Bitcoin migration debate gains urgency
Meanwhile, the report said the crypto industry remains divided over how to handle migration. Bitcoin’s transition was described as particularly difficult because of governance coordination, scaling concerns, and the challenge of replacing existing signature systems without introducing new vulnerabilities.
As previously reported by crypto.news, Dan Boneh, a Stanford cryptographer and co-author of Google Quantum AI’s March 2026 paper, recently warned that rushing Bitcoin into a post-quantum migration could create bigger dangers than the current threat itself.
In a May interview highlighted by Isabel Foxen Duke, Boneh warned that “a hasty transition to post quantum[…]is more likely to cause a catastrophic bug than we’ll be attacked by a quantum computer.”

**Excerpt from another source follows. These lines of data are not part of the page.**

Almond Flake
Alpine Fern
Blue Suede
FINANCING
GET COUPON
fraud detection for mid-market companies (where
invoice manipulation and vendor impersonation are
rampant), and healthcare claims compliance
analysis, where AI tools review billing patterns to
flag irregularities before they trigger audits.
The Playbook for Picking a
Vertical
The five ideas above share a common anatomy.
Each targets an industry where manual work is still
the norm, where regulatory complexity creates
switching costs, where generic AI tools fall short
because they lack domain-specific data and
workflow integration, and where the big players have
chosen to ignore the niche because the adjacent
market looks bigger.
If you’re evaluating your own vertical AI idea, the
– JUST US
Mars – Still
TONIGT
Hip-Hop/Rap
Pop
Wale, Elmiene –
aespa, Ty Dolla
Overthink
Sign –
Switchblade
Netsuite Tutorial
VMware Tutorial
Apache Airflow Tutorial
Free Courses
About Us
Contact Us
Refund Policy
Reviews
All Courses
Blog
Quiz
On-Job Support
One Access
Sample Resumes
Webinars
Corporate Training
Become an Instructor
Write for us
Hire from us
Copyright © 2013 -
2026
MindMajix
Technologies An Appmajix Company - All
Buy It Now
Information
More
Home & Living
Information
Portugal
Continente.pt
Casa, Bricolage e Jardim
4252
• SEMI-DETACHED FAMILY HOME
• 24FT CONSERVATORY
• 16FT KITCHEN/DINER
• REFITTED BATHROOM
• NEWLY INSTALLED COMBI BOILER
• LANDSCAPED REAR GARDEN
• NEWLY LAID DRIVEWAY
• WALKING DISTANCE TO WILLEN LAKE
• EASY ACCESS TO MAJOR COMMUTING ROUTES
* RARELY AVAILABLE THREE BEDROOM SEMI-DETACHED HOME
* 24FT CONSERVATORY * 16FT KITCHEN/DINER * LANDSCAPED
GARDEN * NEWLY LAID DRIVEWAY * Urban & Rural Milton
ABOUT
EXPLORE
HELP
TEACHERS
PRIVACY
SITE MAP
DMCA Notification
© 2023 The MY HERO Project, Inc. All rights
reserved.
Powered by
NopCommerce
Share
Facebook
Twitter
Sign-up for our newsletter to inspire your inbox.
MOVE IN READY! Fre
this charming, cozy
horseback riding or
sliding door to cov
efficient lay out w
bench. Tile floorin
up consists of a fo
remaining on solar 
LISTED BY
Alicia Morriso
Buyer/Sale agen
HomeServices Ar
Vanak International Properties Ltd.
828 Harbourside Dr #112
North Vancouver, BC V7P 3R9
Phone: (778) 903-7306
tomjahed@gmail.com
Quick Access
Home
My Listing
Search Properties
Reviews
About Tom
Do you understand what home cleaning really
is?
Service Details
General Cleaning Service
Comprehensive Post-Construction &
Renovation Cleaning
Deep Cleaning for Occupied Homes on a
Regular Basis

Boneh nevertheless argued that preparation cannot be ignored. According to the interview, he supported a gradual migration toward post-quantum signatures and hybrid cryptographic systems rather than a sudden replacement of Bitcoin’s existing elliptic curve architecture.
Hardware limitations also remain a concern for wallet providers attempting to support larger post-quantum cryptographic schemes. Aaron Chen, CTO of Keystone, said in the report that algorithms such as ML-DSA-87 place significant strain on hardware wallets because of memory and computing constraints.
“For a hardware wallet, the device is typically MCU-based, which means its hardware resources are inherently limited,” Chen said in the report, adding that preserving user experience while supporting post-quantum standards introduces “additional challenges for hardware wallet development.”
Elsewhere in the report, Matt Swayne, chief content officer at Resonance, argued that the crypto industry may be underestimating how quickly the technology is advancing.
“We often hear about quantum hype, but we also have to be aware that the quantum industry is underselling its progress,” Swayne said.
Quantus concluded that migration delays could carry financial and political consequences once quantum capabilities become viable.
According to the report, preparing too early mainly creates operational inconvenience and larger transaction sizes, while preparing too late risks fund losses, institutional panic, and regulatory intervention after quantum attacks become possible.